Setujukah Jika Pelaku Pelanggaran Hukum Anak di Bawah Umur Masuk Lapas Anak/LPKA ?
Beberapa hari ini viral berita tentang kasus Audrey, anak SMP di Pontianak yang mengalami penganiayaan dari belasan anak SMA yang katanya dipicu masalah asmara. Saya rasa teman-teman mungkin sudah mengikuti beritanya ya.
Tentu saja berita tersebut memicu reaksi marah dari banyak pihak. Saya sendiri pas baca hati terasa sakit dan panas. Bayangkan jika itu menimpa anak/ponakan/saudara saya. Sudah pasti saya bakalan ngamuk dan langsung seret ke Polisi.
Nah, kasus ini bertambah heboh karena sempat ada penyampaian dari KPPAD (Komisi Perlindungan Perempuan dan Anak Daerah) Pontianak, sebagai lembaga yang menjadi mediator kasus ini , mengatakan bahwa berharap kasus ini tidak sampai ke ranah pengadilan. Karena baik pelaku dan korban sama-sama di bawah umur.
Hal tersebut lalu disuarakan seorang Netizen di twitter dengan akun @zianafazura dan kemudian diretweet ribuan orang, diangkat media online. Tentu saja selain mengecam pelaku, netizen juga mengecam sikap KPPAD Pontianak yang menyarankan untuk diselesaikan dengan cara damai. Padahal penganiayaan termasuk tindakan kriminal. Belum lagi mengingat kerugian fisik dan psikis yang dialami korban.
source : here |
Sayangnya, setelah hal tersebut viral, KPPAD Pontianak justru melaporkan si @zianafazura ke Polisi karena dianggap mencemarkan nama baik lembaga tersebut. Karena pada dasarnya KPPAD hanya menyarankan yang terbaik melihat dari sisi kedua belah pihak yang masih sama anak-anak, tetapi keputusan akhirnya menyerahkan pada keluarga.
Namun yang saya mau bahas kali ini, sebagai perempuan, ibu, dan juga petugas lapas yang pernah bekerja di Lapas Anak yang sekarang berganti nama menjadi LPKA (Lembaga Pembinaan Khusus Anak).
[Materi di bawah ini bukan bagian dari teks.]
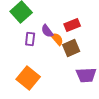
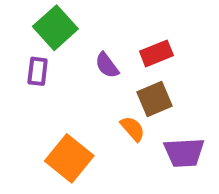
purple rectangle: (30, 39) -> (38, 71), moved
orange semicircle: (57, 39) -> (133, 129), moved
Apakah melaporkan pelaku pelanggaran hukum yang di bawah umur dan memasukkannya ke LPKA akan memberikan efek jera atau dapat mengubah pelaku menjadi lebih baik? atau malah tambah menghancurkan masa depannya.
Sebelum kesimpulan diambil, saya bahas dulu ya gambaran kehidupan di LPKA itu seperti apa.
Bagi masyarakat awam kalau dengar kata "Lapas" atau masih sering disebut "penjara" biasanya identik dengan tempat yang menyeramkan. Jeruji besi dimana-mana, tembok tinggi dengan kawat-kawat tajam, serta petugas yang stand by berjaga 24 jam. Yap, itu memang benar.
Namun kalau ada yang beranggapan di dalam lapas khususnya LPKA, para penghuninya dikurung, disiksa, dimaki-maki, dikasih makan nasi kering, disuruh kerja nyangkul atau mecahin batu, kalian salah.
Sesuai namanya, LPKA adalah tempat PEMBINAAN bagi anak-anak yang bermasalah hukum. Kenapa negara memutuskan bahwa mereka yang melanggar hukum harus dibina? bukan disiksa agar jera? karena mereka adalah manusia yang punya hak-hak asasi. Mereka berhak diberi kesempatan kedua.
Jadi di LPKA itu, anak-anak diberi kegiatan bermanfaat dengan tujuan agar mereka menjadi pribadi yang lebih baik. Misalnya, subuh dibangunkan untuk sholat di kamar masing-masing. Sekitar pukul 08.00 WIB dikeluarkan dari kamar masing-masing untuk bersih-bersih atau piket kamar dan lingkungan blok. Kemudian makan pagi diantar oleh tamping dapur, dan mereka sarapan. Setelah itu ada kegiatan paket A/B/C, atau pengajian.
Siangnya wajib sholat dzuhur berjamaah dan sehabis itu diberikan makan siang. Kalau diantara mereka ada yang sakit, tinggal melapor ke petugas dan diantar ke klinik di dalam LPKA. Jika sakit parah dan nggak bisa ditangani perawat di LPKA, maka dirujuk ke RS dengan pengawalan tentunya.
Sorenya, akan ada kegiatan olahraga, voly atau sepak bola. Kemudian diantarkan lagi makanan untuk makan malam. Makanannya apa? nasi, lauk pauk, sayur. Pukul 17.00 WIB biasanya semua sudah harus masuk kamar, dan kamar dikunci kembali. Di malam hari, mereka bisa baca buku yang dipinjam di perpustakaan LPKA, menulis diary, beribadah, dan tidur.
Kalau hari-hari besar seperti hari besar keagamaan, hari besar kemerdekaan, akan ada acara di LPKA dimana mereka dilibatkan sebagai pengisi acara. Misalnya ada yang ngaji, ada yang puisi, dance, baris berbaris dan sebagainya. Tentu dengan dilatih dari jauh-jauh hari sebelumnya oleh petugas.
Sering juga ada kegiatan pelatihan atau motivasi dari pihak luar. Misal ngajarin melukis, ngajarin membatik, membuat kerajinan tangan, dan lain-lain. Di lapas juga ada program khusus bimbingan kerja. Jadi beberapa anak yang potensial dilatih ketrampilan khusus. Misalnya membuat kursi dan meja kayu.
Kegiatan di atas berdasarkan pengalaman saya bekerja di LPKA provinsi Jambi ya. Jika ada perbedaan kegiatan dengan LPKA lain wajar, karena program yang dijalankan bisa berbeda namun visi misinya tetap sama.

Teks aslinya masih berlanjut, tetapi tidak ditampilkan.